Software Assurance Audit/Assurance Program 


Software Assurance Audit/Assurance Program  Download (176K; Member Only)
Bookstore Purchase the Book

  Provide feedback on this document
Knowledge Center  Visit the Audit Tools and Techniques Knowledge Center community

The software assurance audit/assurance review will:

  • Provide management with an assessment of the maturity and effectiveness of the enterprise’s policies and procedures relating to the development, acquisition, and deployment of software
  • Identify deficiencies in internal controls which might negatively affect the various compliance components with which the enterprise must comply.
  • Identify control weaknesses in the processes to develop, acquire, and deploy software that could affect the reliability, accuracy, stability, and security of the enterprise’s information

The review will focus on:

  • Policies and processes to control the development, acquisition, and deployment of software across the organization
  • The maturity of these controls, i.e., the degree to which they are “baked into” the deployment of across the organization

This review should be independent of (a) any particular software development methodology or development lifecycle, and (b) whether the organization typically acquires (i.e., buy or lease) or develops business software systems.

IT audit and assurance professionals are expected to customize this document to the environment in which they are performing an assurance process.
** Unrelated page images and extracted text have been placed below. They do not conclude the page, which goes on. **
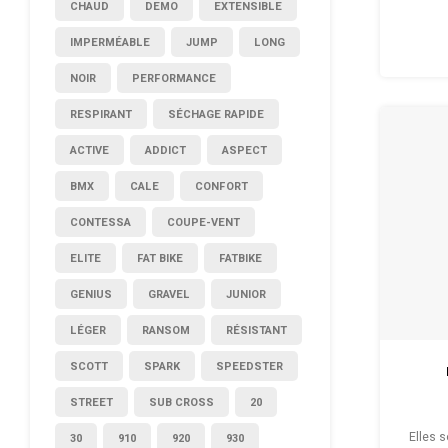
CHAUD
DEMO
EXTENSIBLE
Taille 
IMPERMÉABLE
JUMP
LONG
NOIR
PERFORMANCE
RESPIRANT
SÉCHAGE RAPIDE
ACTIVE
ADDICT
ASPECT
BMX
CALE
CONFORT
CONTESSA
COUPE-VENT
ELITE
FAT BIKE
FATBIKE
GENIUS
GRAVEL
JUNIOR
LÉGER
RANSOM
RÉSISTANT
SCOTT
SPARK
SPEEDSTER
STREET
SUB CROSS
20
Elles 
30
910
920
930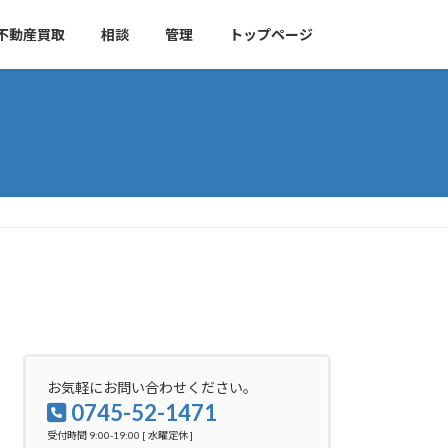
不動産買取
相談
管理
トップページ
お気軽にお問い合わせください。
0745-52-1471
受付時間 9:00-19:00 [ 水曜定休 ]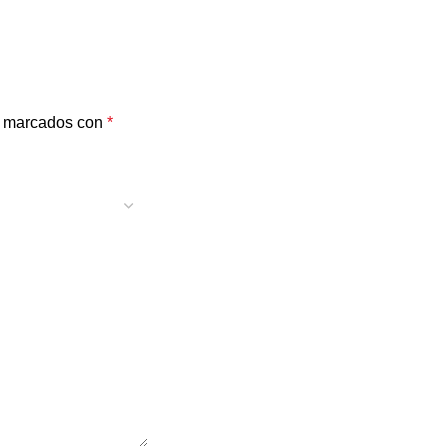
n marcados con
*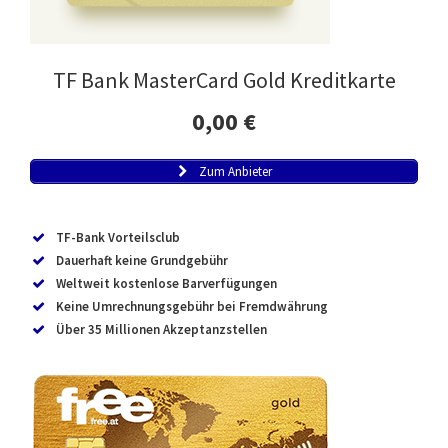
TF Bank MasterCard Gold Kreditkarte
0,00 €
Zum Anbieter
TF-Bank Vorteilsclub
Dauerhaft keine Grundgebühr
Weltweit kostenlose Barverfügungen
Keine Umrechnungsgebühr bei Fremdwährung
Über 35 Millionen Akzeptanzstellen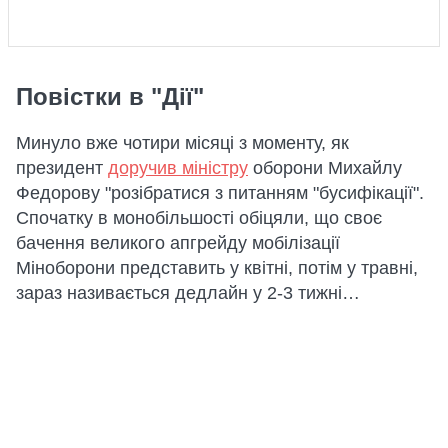
Повістки в "Дії"
Минуло вже чотири місяці з моменту, як
президент
доручив міністру
оборони Михайлу
Федорову "розібратися з питанням "бусифікації".
Спочатку в монобільшості обіцяли, що своє
бачення великого апгрейду мобілізації
Міноборони представить у квітні, потім у травні,
зараз називається дедлайн у 2-3 тижні…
This document is to be used as a review tool and starting point. It may be modified by the IT audit and assurance professional; it is not intended to be a checklist or questionnaire. It is assumed that the IT audit and assurance professional has the necessary subject matter expertise required to conduct the work and is supervised by a professional with the Certified Information Systems Auditor (CISA) designation and/or necessary subject matter expertise to adequately review the work performed.